The process of trying to identify a commonly affected neural network in schizophrenia patients with brain atrophy began with utilizing neuroimaging data from 113 peer-reviewed scientific articles comprising 11,270 participants in four clinical groups, as well as 6,007 healthy controls. The final analysis in the team’s paper incorporated results from 90 published studies of atrophy in schizophrenia involving over 8,000 individuals. CNM is a complicated methodology that involves leveraging an already existing map of the human connectome based on scans of 1,000 healthy people—a consensus wiring diagram of the brain—and mapping specific coordinates derived from the neuroimaging scans of the 8,000+ patients with atrophy onto these connectome data, “providing a more comprehensive understanding of connectivity patterns of atrophy locations across the brain.” The analysis yielded a functional connectivity map of each study’s reported atrophy patterns. Connectivity maps of atrophy patterns across the dataset were then compared with 10 control groups that showed atrophy patterns in normal aging and in nine brain disorders.
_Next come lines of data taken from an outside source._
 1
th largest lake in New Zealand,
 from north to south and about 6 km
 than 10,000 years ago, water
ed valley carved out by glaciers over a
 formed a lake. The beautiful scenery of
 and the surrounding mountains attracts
The study yielded several findings about patterns of brain activity in schizophrenia, the team said. First, the heterogenous published atrophy coordinates from the 90 studies “were united [using CNM] by a specific pattern of connectivity to one common network.” This common network was “relatively stable at different stages” of schizophrenia, and was “specific to schizophrenia, compared with [data from scans of] normal aging and patients with other brain disorders.” Different clusters of symptoms seen in different patients with schizophrenia still “localized to similar brain networks.”
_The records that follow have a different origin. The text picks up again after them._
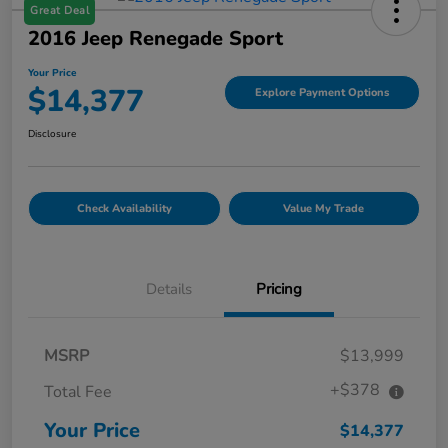
Great Deal
2016 Jeep Renegade Sport
Your Price
$14,377
Explore Payment Options
Disclosure
Check Availability
Value My Trade
Details
Pricing
MSRP
$13,999
+$378
Total Fee
Your Price
$14,377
The study broadly supported the “interconnected nature of brain regions involved in schizophrenia,” the team noted, and enables useful comparison with data gathered by a large international imaging consortium on schizophrenia called ENIGMA. “Our results replicate several regions identified in ENIGMA studies, including the bilateral insula, hippocampus, temporal gyri, and fusiform cortex. This congruence demonstrates the value of integrating diverse neuroimaging research to converge on a more unified understanding of schizophrenia.”
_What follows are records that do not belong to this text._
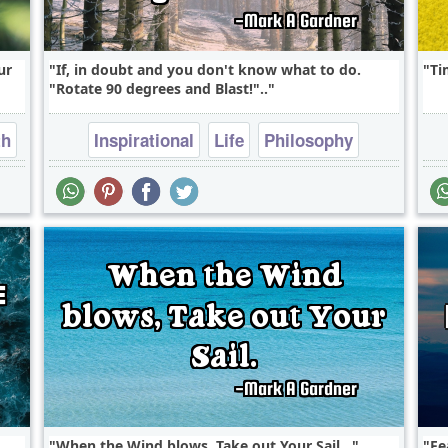
ur
If, in doubt and you don't know what to do.
Ti
"Rotate 90 degrees and Blast!"..
th
Inspirational
Life
Philosophy
Wisdom
When the Wind blows, Take out Your Sail...
Fe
The team remarked on “the singular nature of the schizophrenia network” they identified. The distinctiveness of the network, they said, “highlights the potential of using network-based approaches as a therapeutic target and potentially a diagnostic tool for schizophrenia as a whole.”

The study generated another important result that bears on the longstanding problem of trying to identify which individuals deemed at high risk for schizophrenia will progress to a diagnosis. This happens only in about 1 in 3 high-risk individuals, but which ones are most at risk is still impossible to determine. (“Risk” is typically assessed using genetic and/or behavioral information.) Dr. Siddiqi and colleagues reported that “a similar network [to the common network they identified in the atrophy scans] was found in imaging data from people at high risk for schizophrenia.”

Importantly, “atrophy patterns in high-risk patients who progressed to schizophrenia” had a distinct characteristic: these scans “showed more connectivity [in the pattern of atrophy] to the brain’s medial temporal lobe and anterior cingulate cortex.” This could mean that people with this pattern are more likely to progress to schizophrenia, the team said, or, alternatively, that progression to schizophrenia may lead to atrophy in these specific regions. The result, whatever the explanation, is a prompt for additional research.

The team also included Joseph J. Taylor M.D., Ph.D., 2022 BBRF Young Investigator; and David Silbersweig, M.D., 1996 BBRF Young Investigator.